Write the task as a simple sequence of steps. Then clean up your screen before recording. Close chat tools, hide notifications, increase display scaling only if text is hard to read, and decide whether you want captions, highlight boxes, or both. This prep work saves far more time than trying to fix a messy capture later.

How To Create Software Simulations In Storyline 360

In Articulate Storyline 360, start a new project and choose Record Screen. Select the application area you want to capture and record the task at a steady pace. Do not rush. Small pauses between actions help Storyline create cleaner step slides.

When the recording ends, import it as step-by-step slides instead of a single video. Storyline can generate view mode, try mode, and test mode. For most projects, create all three, then delete what you do not need.

View mode works for demonstration. Try mode adds prompts so learners can practice. Test mode removes hints and scores the interaction. That structure gives you three deliverables from one recording.

Edit The Slides, Not Just The Recording

Open each slide and tighten the timing. Replace vague captions like Click Here with action-based text such as Click Submit to save the request. Check every hotspot.
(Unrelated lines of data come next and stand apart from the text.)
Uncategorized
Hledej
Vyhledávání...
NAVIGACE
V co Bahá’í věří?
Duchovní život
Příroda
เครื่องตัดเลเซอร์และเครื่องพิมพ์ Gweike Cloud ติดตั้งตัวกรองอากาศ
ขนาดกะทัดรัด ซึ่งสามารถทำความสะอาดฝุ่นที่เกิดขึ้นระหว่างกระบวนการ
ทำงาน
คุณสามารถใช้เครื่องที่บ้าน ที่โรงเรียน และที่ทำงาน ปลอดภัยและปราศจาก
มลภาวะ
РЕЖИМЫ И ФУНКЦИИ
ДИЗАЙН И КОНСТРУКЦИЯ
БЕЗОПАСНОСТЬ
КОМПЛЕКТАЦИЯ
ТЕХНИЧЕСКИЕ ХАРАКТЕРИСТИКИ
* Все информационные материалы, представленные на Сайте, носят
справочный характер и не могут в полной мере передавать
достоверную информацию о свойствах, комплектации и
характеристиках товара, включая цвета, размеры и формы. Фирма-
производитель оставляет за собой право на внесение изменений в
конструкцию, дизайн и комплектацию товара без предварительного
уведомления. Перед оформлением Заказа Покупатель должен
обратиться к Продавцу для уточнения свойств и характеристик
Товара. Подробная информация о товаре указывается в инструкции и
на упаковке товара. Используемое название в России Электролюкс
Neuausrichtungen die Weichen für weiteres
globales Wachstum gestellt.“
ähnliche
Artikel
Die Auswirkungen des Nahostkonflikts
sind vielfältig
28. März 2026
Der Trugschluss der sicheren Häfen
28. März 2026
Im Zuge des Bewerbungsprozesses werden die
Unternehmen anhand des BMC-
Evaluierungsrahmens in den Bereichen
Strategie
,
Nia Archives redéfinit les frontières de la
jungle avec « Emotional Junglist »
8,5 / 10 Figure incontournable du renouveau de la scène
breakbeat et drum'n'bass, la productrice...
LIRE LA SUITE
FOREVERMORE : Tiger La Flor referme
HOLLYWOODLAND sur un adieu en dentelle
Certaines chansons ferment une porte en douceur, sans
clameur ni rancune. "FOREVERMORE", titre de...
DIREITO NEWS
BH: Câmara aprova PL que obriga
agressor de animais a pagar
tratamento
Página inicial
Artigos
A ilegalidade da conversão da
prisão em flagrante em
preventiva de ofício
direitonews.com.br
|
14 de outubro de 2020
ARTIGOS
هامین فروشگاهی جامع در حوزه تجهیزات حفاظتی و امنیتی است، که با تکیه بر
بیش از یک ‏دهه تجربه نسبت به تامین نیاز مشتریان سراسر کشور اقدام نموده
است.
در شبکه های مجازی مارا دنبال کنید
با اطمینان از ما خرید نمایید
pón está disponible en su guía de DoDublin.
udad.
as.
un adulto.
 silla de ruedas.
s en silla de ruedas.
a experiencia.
Auto-generated objects are fast, but they are not always precise.

If a field requires text entry, confirm the typing box is large enough and the acceptable answer matches what the learner should enter. If multiple answers should count as correct, add alternate text entries. Also verify the tab order and focus states if keyboard access matters in your environment.

Build The Same Workflow In Adobe Captivate

If you are using Adobe Captivate, record the task in demonstration, training, or assessment mode. Captivate follows the same logic as Storyline 360, but the editing approach is slightly different. You will typically work with click boxes, text captions, highlight objects, and success or failure actions on each slide.

After recording, review every slide for timing, cursor path, and object placement. Captivate often captures more detail than you need, which is useful but can clutter the lesson. Delete extra captions and shorten long pauses. A shorter, cleaner simulation usually performs better than a perfect but slow replay of the entire process.

Add Practice Without Frustration

A software simulation should feel guided, not punishing. In practice mode, give learners enough support to succeed the first time. Use hint captions, visual emphasis, and clear feedback when they click the wrong area.

For assessment mode, be stricter. Remove hints, limit attempts, and score only the steps that matter. If your real-world task allows variation, your simulation should too. For example, if users can reach the same result from two menus, it depends whether you are teaching the exact path or the business outcome.

Test Like A User, Not A Developer

Previewing is not enough. Publish the simulation and complete it as a learner would. Test mouse clicks, text entry, slide timing, feedback layers, and score reporting. Pay close attention to steps that involve scrolling, small icons, or dynamic menus. Those are common failure points.

If the simulation will be viewed in an LMS, test it there as well. A simulation that works locally can behave differently after upload, especially when completion depends on quiz reporting or browser settings.

Keep The Final Version Tight

The best answer to how to create software simulations is usually this: record once, edit aggressively, and publish only what supports the task. Learners do not need every screen. They need a fast path to correct performance.

When your simulation shows the task clearly, lets learners practice safely, and confirms they can do it on their own, you have built more than content. You have built something people can rely on when the work is real.